Peki ama kim bu müşteri? T24 yazarı gazeteci Tolga Şardan’a göre bu dayak yiyen müşteri, ‘dönemin güçlü bürokratı’ Sadık Soylu’nun oğluydu.
Şardan dün şöyle yazdı:
“Savcılığın iddianamesindeki söz konusu olayın bir de mağdur tarafı yani Kaplan’ın üç adamının dövdüğü bir isim var kuşkusuz.
Savcılık, bu ismi merak etmediği için iddianameye almamış olsa gerek!
Sürece katkısı olması nedeniyle artık bu ismin kim olduğunu açıklamak zorunlu hale geldi.
Kaplan’ın adamlarının Albüm ve Tren adlı barda dövdüğü müşteri, ülkenin ünlü bürokratlarından Sadık Soylu’nun oğlu.
OIayın yaşandığı gece, Sadık Soylu’nun oğlunu tanımayan ve “patron nezdinde hatırlı müşteriyi” döven bar personeli, sonrasında 15 Şubat 2018 gecesi Kaplan tarafından “kendi usulünce” cezalandırıldı!

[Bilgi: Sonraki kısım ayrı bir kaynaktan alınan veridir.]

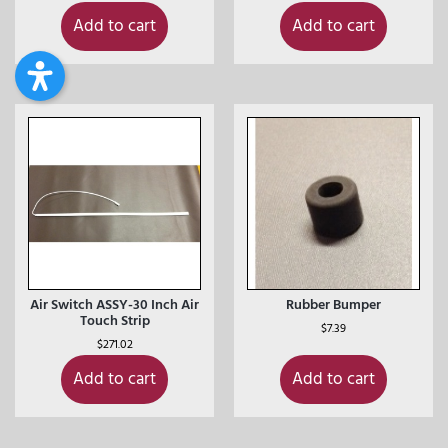
Add to cart
Add to cart
Air Switch ASSY-30 Inch Air
Rubber Bumper
Touch Strip
$
7.39
$
271.02
Add to cart
Add to cart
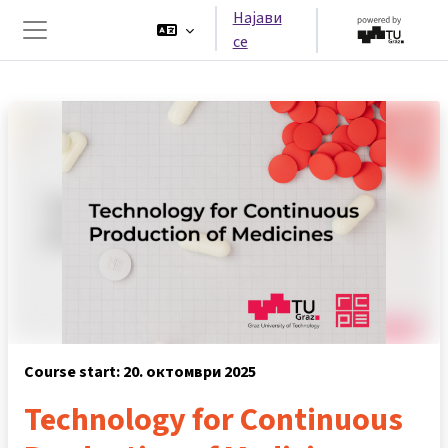
Оди до главна содржина
Најави
се
Страничен панел
Course start: 20. октомври 2025
Technology for Continuous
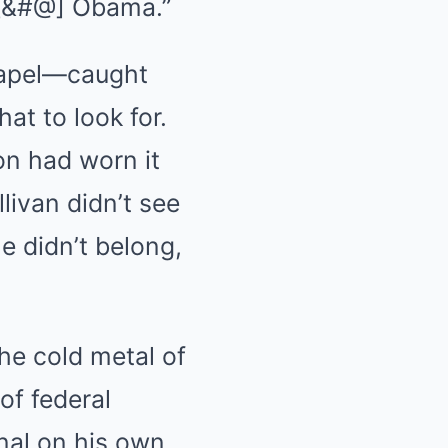
k [&#@] Obama.”
 lapel—caught
at to look for.
on had worn it
livan didn’t see
e didn’t belong,
the cold metal of
of federal
nal on his own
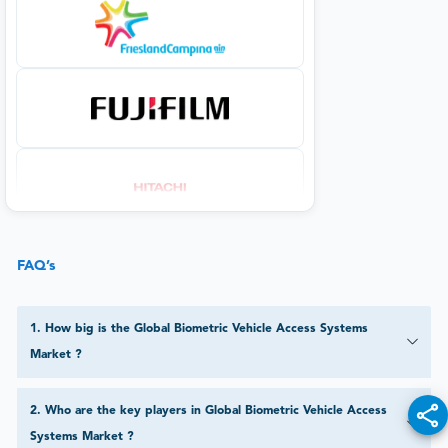
FAQ’s
1
.
How big is the Global Biometric Vehicle Access Systems
Market ?
2
.
Who are the key players in Global Biometric Vehicle Access
Systems Market ?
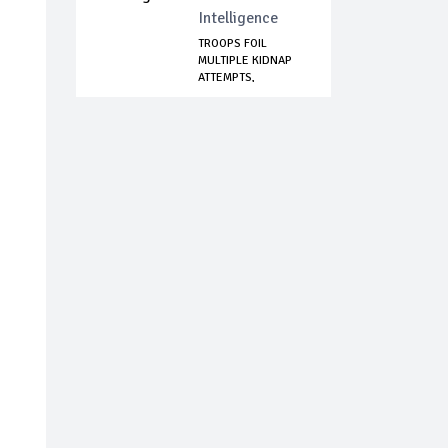
Intelligence
TROOPS FOIL
MULTIPLE KIDNAP
ATTEMPTS,
NEUTRALIZ...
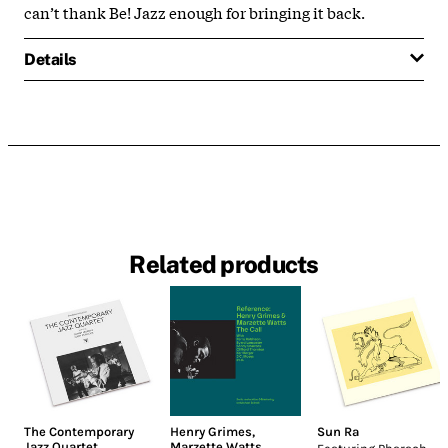
can’t thank Be! Jazz enough for bringing it back.
Details
Related products
The Contemporary
Henry Grimes
,
Sun Ra
Jazz Quartet
Marzette Watts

Doğrusunu söylemek gerekirse; olayın yaşandığı günlerde emniyet kulislerinde hemen herkes bu ismi biliyordu.
Kayıtlara girmemişti.
O günleri yakından izleyen bir gazeteci olarak ve artık zamanı geldiğini de düşündüğüm için, olayın asıl tarafının kim olduğunu kamuoyuna duyurmakta bir sakınca görmedim.”
Olayda adı geçen ve Tolga Şardan’ın ‘Oğlu yüzünden 3 kişi kurşunlandı’ dediği Sadık Soylu, dönemin İçişleri Bakanı Süleyman Soylu ile aynı soyadı taşıyan kuzeni.
Sadık Soylu’nun adı Sedat Peker’in iddialarında sık sık geçiyordu.